AI Article Synopsis
- A flower-like nanostructured Fe(II)-Fe(III) hydroxy complex was created using a microwave-assisted method, showing promising properties for dye removal.
- The complex demonstrated strong adsorption of Congo red (CR) dye, achieving a remarkable capacity of 513 mg/g due to a combination of electrostatic interactions and other factors.

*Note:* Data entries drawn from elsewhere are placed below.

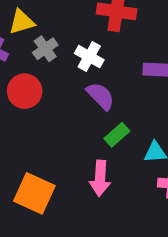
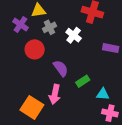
purple semicircle: (100, 96) -> (61, 68), moved
pink arrow: (100, 178) -> (55, 94), moved

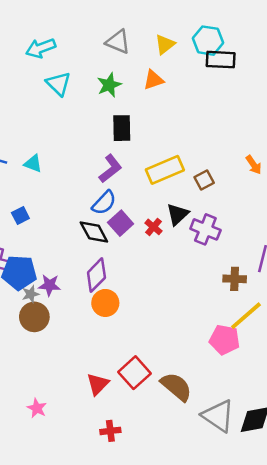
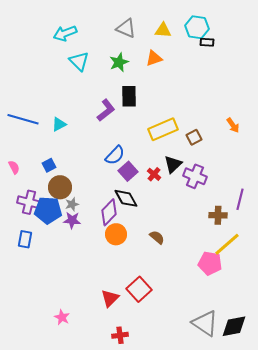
yellow triangle: (165, 44) -> (163, 30), turned 42
black rectangle: (221, 60) -> (207, 42), size x0.6
cyan triangle: (33, 164) -> (59, 124), turned -49
purple L-shape: (110, 169) -> (106, 110), moved
black diamond: (94, 232) -> (126, 198), moved
gray star: (31, 294) -> (72, 204), moved
brown circle: (34, 317) -> (60, 187), moved
brown semicircle: (176, 387) -> (157, 237), moved, size x0.6

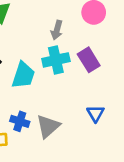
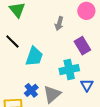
cyan cross: (56, 60) -> (69, 70), moved
blue cross: (20, 121) -> (31, 90), turned 32

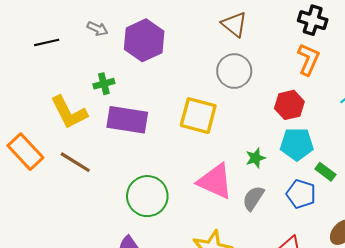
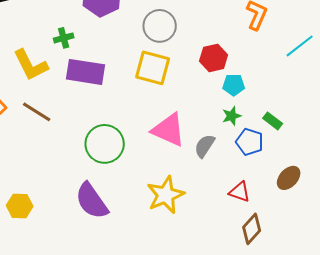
gray circle: (234, 71) -> (160, 26), moved
red hexagon: (289, 105) -> (214, 58), moved
cyan pentagon: (297, 144) -> (234, 85), moved, size x0.7
green star: (255, 158) -> (232, 116), moved

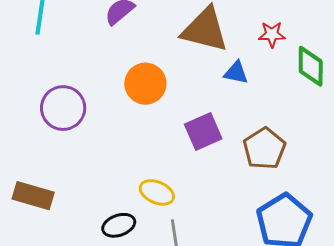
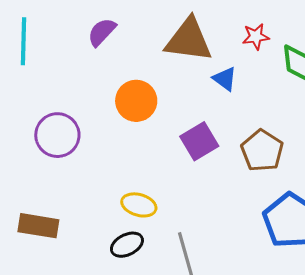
blue triangle: (236, 73) -> (225, 79), turned 32
yellow ellipse: (157, 192) -> (139, 205), moved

- In comparison, a Fe(III) hydroxy complex showed lower dye adsorption (296 mg/g) mainly through electrostatic interaction, indicating the unique advantages of the amorphous Fe(II)-Fe(III) complex.
Article Abstract
Amorphous Fe(II)-Fe(III) hydroxy complex with flower-like nanostructure was synthesized by ferric reduction using a microwave-assisted ethylene glycol approach. Here we investigated the correlation between its chemical composition and the removal rate for Congo red (CR) dye. The results showed that the amorphous complex had similar reduction and anion exchange capacities to the green rust. Due to the synergistic effect of attractive electrostatic interaction, anion exchange, ferrous redox and hydrogen bonding, the Fe(II)-Fe(III) hydroxy complex exhibited strong adsorption of CR with an estimated adsorption capacity up to 513 mg g. In contrast, the Fe(III) hydroxy complex had an adsorption capacity of 296 mg g because of the predominant mechanism based on the electrostatic interaction. The present study provides a facile synthesis of nanostructured iron hydroxy complex, with superior performance in adsorbing CR.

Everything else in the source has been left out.